Amongst the many important developments that happened at the COP26 conference, one went mostly unremarked. It was that the main headlines that defined the event were not generated by a speech by Greta Thunberg. Indeed, what happened with Greta is that this year saw her come of age. She is now officially old enough to be wrong.
It was whispered gently, respectfully, but whispered it was.
Sky News carried a piece headlined “In some ways Greta Thunberg is wrong to call the summit a ‘failure’ and ‘PR event’”. Across the ocean, the
Chicago Tribune was more matter-of-fact: “Greta Thunberg sees failure at climate change summit. She’s wrong.”

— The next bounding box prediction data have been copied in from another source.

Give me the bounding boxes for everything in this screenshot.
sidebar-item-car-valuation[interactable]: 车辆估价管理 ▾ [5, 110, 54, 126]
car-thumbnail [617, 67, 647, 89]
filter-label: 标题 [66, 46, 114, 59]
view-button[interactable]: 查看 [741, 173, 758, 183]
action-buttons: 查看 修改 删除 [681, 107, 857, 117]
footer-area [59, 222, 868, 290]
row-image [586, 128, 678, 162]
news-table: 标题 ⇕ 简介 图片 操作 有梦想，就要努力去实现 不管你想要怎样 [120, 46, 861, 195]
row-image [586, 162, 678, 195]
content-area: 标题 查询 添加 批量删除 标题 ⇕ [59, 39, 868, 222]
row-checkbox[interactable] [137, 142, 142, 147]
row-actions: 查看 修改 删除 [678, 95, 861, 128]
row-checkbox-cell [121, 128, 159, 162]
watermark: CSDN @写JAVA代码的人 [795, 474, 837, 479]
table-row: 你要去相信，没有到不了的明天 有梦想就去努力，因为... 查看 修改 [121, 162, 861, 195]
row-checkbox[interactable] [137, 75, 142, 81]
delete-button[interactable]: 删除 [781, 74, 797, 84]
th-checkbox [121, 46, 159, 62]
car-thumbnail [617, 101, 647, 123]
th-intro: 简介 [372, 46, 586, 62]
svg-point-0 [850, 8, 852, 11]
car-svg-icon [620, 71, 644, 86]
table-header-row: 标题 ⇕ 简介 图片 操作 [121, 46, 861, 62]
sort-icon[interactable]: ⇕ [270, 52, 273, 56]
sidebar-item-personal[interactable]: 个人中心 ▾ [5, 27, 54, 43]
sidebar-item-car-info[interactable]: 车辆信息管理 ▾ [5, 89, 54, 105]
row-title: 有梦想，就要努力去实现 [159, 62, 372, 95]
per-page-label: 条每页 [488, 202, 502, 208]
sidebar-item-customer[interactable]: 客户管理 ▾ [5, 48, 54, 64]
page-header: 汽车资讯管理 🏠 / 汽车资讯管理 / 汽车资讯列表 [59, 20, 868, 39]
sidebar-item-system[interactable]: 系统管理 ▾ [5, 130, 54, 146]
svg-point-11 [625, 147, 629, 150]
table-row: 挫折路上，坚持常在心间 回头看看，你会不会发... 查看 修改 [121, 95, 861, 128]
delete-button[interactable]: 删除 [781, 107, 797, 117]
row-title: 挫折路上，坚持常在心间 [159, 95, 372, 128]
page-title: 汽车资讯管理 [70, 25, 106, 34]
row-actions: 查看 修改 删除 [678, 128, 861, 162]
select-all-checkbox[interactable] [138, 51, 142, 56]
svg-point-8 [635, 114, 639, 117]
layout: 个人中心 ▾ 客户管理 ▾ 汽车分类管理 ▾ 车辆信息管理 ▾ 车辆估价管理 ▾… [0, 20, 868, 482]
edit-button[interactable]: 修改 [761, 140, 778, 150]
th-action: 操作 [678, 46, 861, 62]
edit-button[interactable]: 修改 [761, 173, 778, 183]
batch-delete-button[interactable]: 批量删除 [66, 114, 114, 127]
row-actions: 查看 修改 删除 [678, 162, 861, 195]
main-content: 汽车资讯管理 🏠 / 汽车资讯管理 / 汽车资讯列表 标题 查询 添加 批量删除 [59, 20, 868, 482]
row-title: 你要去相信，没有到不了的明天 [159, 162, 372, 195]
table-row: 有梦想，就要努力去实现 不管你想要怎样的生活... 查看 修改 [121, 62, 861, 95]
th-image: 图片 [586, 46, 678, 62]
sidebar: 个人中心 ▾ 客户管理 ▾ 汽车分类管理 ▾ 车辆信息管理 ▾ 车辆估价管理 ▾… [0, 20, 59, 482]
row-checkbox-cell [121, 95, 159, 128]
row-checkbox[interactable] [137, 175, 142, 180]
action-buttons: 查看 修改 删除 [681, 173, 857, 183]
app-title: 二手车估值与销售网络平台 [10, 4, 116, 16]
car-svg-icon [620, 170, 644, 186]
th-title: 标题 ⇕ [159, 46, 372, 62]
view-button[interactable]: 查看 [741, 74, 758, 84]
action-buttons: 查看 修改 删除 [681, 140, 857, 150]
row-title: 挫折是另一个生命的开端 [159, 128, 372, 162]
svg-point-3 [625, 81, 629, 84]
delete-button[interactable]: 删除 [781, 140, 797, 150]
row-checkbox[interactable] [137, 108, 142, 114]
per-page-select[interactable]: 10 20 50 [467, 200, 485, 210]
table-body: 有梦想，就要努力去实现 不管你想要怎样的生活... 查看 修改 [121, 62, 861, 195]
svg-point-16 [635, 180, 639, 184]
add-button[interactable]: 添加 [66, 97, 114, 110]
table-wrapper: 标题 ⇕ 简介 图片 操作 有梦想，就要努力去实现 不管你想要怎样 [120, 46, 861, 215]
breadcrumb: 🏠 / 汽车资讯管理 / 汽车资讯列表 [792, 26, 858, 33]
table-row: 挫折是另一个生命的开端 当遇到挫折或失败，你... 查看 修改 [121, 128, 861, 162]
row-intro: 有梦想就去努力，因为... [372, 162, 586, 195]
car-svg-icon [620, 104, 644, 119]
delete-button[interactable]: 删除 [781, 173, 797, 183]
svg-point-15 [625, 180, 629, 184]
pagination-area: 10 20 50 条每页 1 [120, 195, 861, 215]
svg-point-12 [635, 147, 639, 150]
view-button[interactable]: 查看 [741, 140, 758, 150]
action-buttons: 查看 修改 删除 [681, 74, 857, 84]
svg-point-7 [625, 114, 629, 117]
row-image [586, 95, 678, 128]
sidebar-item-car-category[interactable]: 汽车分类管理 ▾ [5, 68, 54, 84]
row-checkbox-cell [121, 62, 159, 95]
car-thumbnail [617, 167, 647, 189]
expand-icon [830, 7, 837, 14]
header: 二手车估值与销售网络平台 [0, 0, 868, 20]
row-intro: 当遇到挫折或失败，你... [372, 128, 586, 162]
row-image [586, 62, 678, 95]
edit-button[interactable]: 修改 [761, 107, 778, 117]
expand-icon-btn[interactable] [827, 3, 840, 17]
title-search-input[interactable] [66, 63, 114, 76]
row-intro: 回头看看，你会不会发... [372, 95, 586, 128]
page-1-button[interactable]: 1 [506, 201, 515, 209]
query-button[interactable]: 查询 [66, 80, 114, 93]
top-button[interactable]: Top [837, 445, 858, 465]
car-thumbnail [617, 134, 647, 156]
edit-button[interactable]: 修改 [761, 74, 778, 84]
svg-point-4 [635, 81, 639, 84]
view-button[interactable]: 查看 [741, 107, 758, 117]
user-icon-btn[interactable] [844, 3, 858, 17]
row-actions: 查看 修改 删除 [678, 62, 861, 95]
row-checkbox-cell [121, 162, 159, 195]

When she was first put up onto a platform to admonish the assembled adults with precociously blunt criticisms, she was 15. For the next couple of years, an adult community of presidents and prime ministers, business leaders and campaigners, placed this child on a pedestal as an icon of the age. If the polar bear was the visual symbol of climate change for the last decade, then the uncompromising Greta was that for this one.

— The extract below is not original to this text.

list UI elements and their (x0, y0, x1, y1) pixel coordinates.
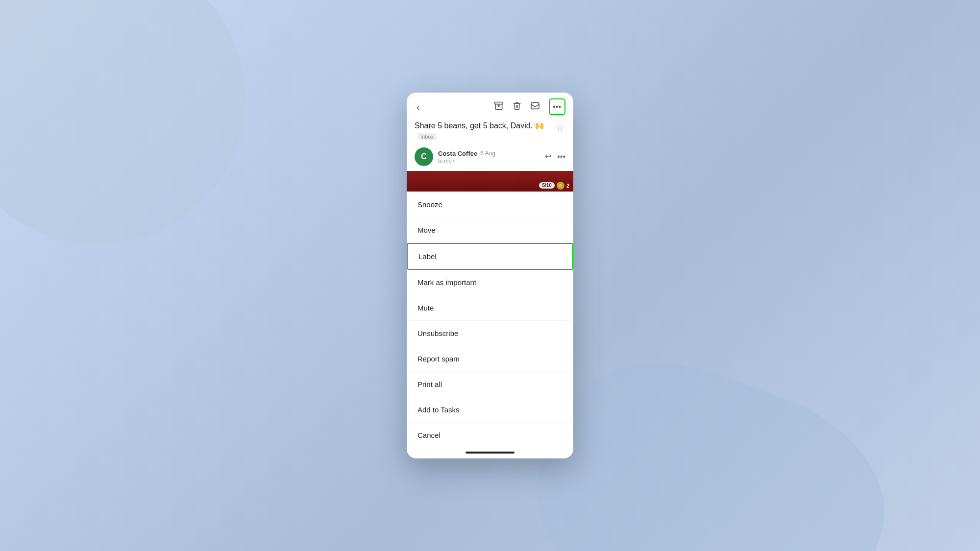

She had one essential wisdom, which was suited to the moment. She looked past all the detail of the actions being taken to the end result, and drew attention to the gulf between them on behalf of her generation. For that, she was idolised and made into a celebrity, with world leaders queuing up for self-serving selfies.
It is a remarkable and probably terrible thing to do to a human being. I hope she doesn’t end up suffering for it. None of the people who did it to her will take responsibility if she does.
De-platformed
This year it changed. She was not invited to speak on the official platform of COP26. Every other event had its Greta moment when, whatever progress had or hadn’t been made, she would tell them that it wasn’t enough and effortlessly take the headlines in so doing. This year she learned the place for the determined outsider to the process – literally outside, reduced to delighting a non-serious crowd by using swear-words.

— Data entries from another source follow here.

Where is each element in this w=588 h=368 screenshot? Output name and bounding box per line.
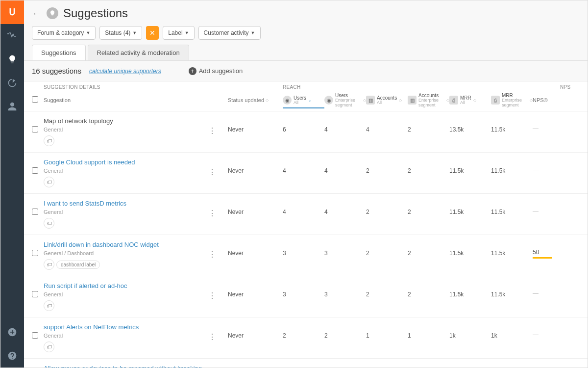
mrr-icon: ⎙: [449, 96, 458, 105]
nav-activity-icon[interactable]: [0, 24, 24, 48]
col-header-reach-3[interactable]: ▥AccountsEnterprise segment◇: [408, 93, 449, 108]
row-menu-icon[interactable]: ⋮: [208, 282, 228, 300]
suggestion-title-link[interactable]: Google Cloud support is needed: [44, 158, 208, 166]
suggestion-title-link[interactable]: Allow groups or devices to be renamed wi…: [44, 365, 208, 368]
nav-users-icon[interactable]: [0, 95, 24, 118]
app-root: ← Suggestions Forum & category▼ Status (…: [0, 0, 588, 368]
tag-icon[interactable]: 🏷: [44, 342, 54, 352]
cell-reach-5: 11.5k: [491, 365, 533, 368]
cell-status: Never: [228, 282, 283, 298]
suggestion-count: 16 suggestions: [32, 67, 81, 75]
nav-analytics-icon[interactable]: [0, 71, 24, 95]
col-header-reach-5[interactable]: ⎙MRREnterprise segment◇: [491, 93, 533, 108]
suggestion-title-link[interactable]: Map of network topology: [44, 117, 208, 125]
cell-reach-0: 3: [283, 241, 324, 257]
label-pill[interactable]: dashboard label: [56, 261, 100, 269]
row-checkbox[interactable]: [32, 291, 38, 297]
row-details: I want to send StatsD metricsGeneral🏷: [44, 200, 208, 229]
suggestion-title-link[interactable]: Link/drill down in dashboard NOC widget: [44, 241, 208, 248]
suggestions-table: SUGGESTION DETAILS REACH NPS Suggestion …: [24, 81, 588, 368]
cell-reach-3: 2: [408, 200, 449, 215]
filter-status[interactable]: Status (4)▼: [99, 26, 142, 40]
nav-add-icon[interactable]: [0, 320, 24, 344]
col-header-reach-4[interactable]: ⎙MRRAll◇: [449, 95, 491, 105]
cell-reach-3: 2: [408, 365, 449, 368]
cell-reach-1: 4: [324, 158, 366, 174]
col-header-status[interactable]: Status updated◇: [228, 97, 283, 103]
table-row: Allow groups or devices to be renamed wi…: [24, 359, 588, 368]
filter-clear-button[interactable]: ✕: [146, 26, 159, 40]
back-arrow-icon[interactable]: ←: [32, 8, 42, 19]
row-menu-icon[interactable]: ⋮: [208, 365, 228, 368]
col-label: AccountsAll: [377, 95, 397, 105]
row-menu-icon[interactable]: ⋮: [208, 158, 228, 177]
table-row: Map of network topologyGeneral🏷⋮Never644…: [24, 111, 588, 153]
cell-nps: —: [533, 323, 552, 338]
table-head: Suggestion Status updated◇ ◉UsersAll⌄◉Us…: [24, 90, 588, 111]
col-header-reach-1[interactable]: ◉UsersEnterprise segment◇: [324, 93, 366, 108]
nav-suggestions-icon[interactable]: [0, 48, 24, 71]
cell-nps: —: [533, 158, 552, 173]
row-checkbox[interactable]: [32, 250, 38, 256]
cell-reach-4: 11.5k: [449, 158, 491, 174]
suggestion-title-link[interactable]: support Alerts on NetFlow metrics: [44, 323, 208, 331]
row-details: Link/drill down in dashboard NOC widgetG…: [44, 241, 208, 270]
tag-icon[interactable]: 🏷: [44, 135, 54, 146]
suggestion-meta: General: [44, 333, 208, 339]
title-row: ← Suggestions: [32, 6, 580, 20]
table-row: Link/drill down in dashboard NOC widgetG…: [24, 235, 588, 276]
cell-reach-1: 4: [324, 200, 366, 215]
nav-help-icon[interactable]: [0, 344, 24, 368]
row-checkbox[interactable]: [32, 126, 38, 132]
suggestion-meta: General: [44, 291, 208, 297]
row-checkbox[interactable]: [32, 332, 38, 339]
tag-icon[interactable]: 🏷: [44, 300, 54, 311]
cell-reach-0: 2: [283, 323, 324, 339]
row-checkbox[interactable]: [32, 209, 38, 215]
row-menu-icon[interactable]: ⋮: [208, 241, 228, 259]
logo[interactable]: [0, 0, 24, 24]
sort-icon: ◇: [473, 98, 476, 103]
caret-icon: ▼: [86, 30, 90, 35]
suggestion-title-link[interactable]: Run script if alerted or ad-hoc: [44, 282, 208, 289]
tag-icon[interactable]: 🏷: [44, 259, 54, 270]
cell-status: Never: [228, 365, 283, 368]
tabs: Suggestions Related activity & moderatio…: [32, 45, 580, 60]
tag-icon[interactable]: 🏷: [44, 177, 54, 187]
tab-related[interactable]: Related activity & moderation: [88, 45, 189, 60]
col-label: UsersAll: [294, 95, 306, 105]
col-header-nps[interactable]: NPS®: [533, 97, 552, 103]
filter-label[interactable]: Label▼: [163, 26, 194, 40]
suggestion-title-link[interactable]: I want to send StatsD metrics: [44, 200, 208, 207]
col-label: UsersEnterprise segment: [335, 93, 361, 108]
row-tags: 🏷dashboard label: [44, 259, 208, 270]
row-details: Run script if alerted or ad-hocGeneral🏷: [44, 282, 208, 311]
cell-reach-5: 11.5k: [491, 117, 533, 133]
row-checkbox[interactable]: [32, 167, 38, 174]
table-row: I want to send StatsD metricsGeneral🏷⋮Ne…: [24, 194, 588, 235]
cell-status: Never: [228, 241, 283, 257]
row-menu-icon[interactable]: ⋮: [208, 323, 228, 342]
main-content: ← Suggestions Forum & category▼ Status (…: [24, 0, 588, 368]
tab-suggestions[interactable]: Suggestions: [32, 45, 86, 60]
filter-forum[interactable]: Forum & category▼: [32, 26, 96, 40]
col-header-suggestion[interactable]: Suggestion: [44, 97, 208, 103]
cell-reach-4: 13.5k: [449, 117, 491, 133]
cell-reach-0: 3: [283, 282, 324, 298]
col-header-reach-2[interactable]: ▥AccountsAll◇: [366, 95, 408, 105]
row-menu-icon[interactable]: ⋮: [208, 200, 228, 218]
row-tags: 🏷: [44, 177, 208, 187]
select-all-checkbox[interactable]: [32, 96, 38, 103]
acct-icon: ▥: [366, 96, 375, 105]
col-header-reach-0[interactable]: ◉UsersAll⌄: [283, 95, 324, 108]
filter-activity[interactable]: Customer activity▼: [198, 26, 261, 40]
calc-supporters-link[interactable]: calculate unique supporters: [89, 68, 161, 75]
filters-row: Forum & category▼ Status (4)▼ ✕ Label▼ C…: [32, 26, 580, 40]
row-menu-icon[interactable]: ⋮: [208, 117, 228, 135]
row-details: Google Cloud support is neededGeneral🏷: [44, 158, 208, 187]
cell-reach-1: 3: [324, 282, 366, 298]
add-suggestion-button[interactable]: + Add suggestion: [189, 67, 243, 75]
cell-reach-4: 11.5k: [449, 241, 491, 257]
cell-reach-3: 2: [408, 241, 449, 257]
tag-icon[interactable]: 🏷: [44, 218, 54, 229]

Once someone has achieved adulthood, you start taking their words seriously. And, at that point, the thousands who toil mightily to come up with the solutions, to negotiate the difficult compromises, to influence messy political realities – they stop finding it charming to be told that what they are doing amounts to “nothing”.
And quite right too. We have before us a large, practical problem. If we can’t start dealing with it like grown-ups, it will be a shocking abnegation of responsibility.
One former Canadian minister tweeted: “Imagine if 16-year-olds could vote about the future they want. They'll be 45 in 2050 when we need to be net zero. I'll be 80. I want to hear their voices now about what we need to do to get there. They'll live far longer with the consequences of our action or inaction.”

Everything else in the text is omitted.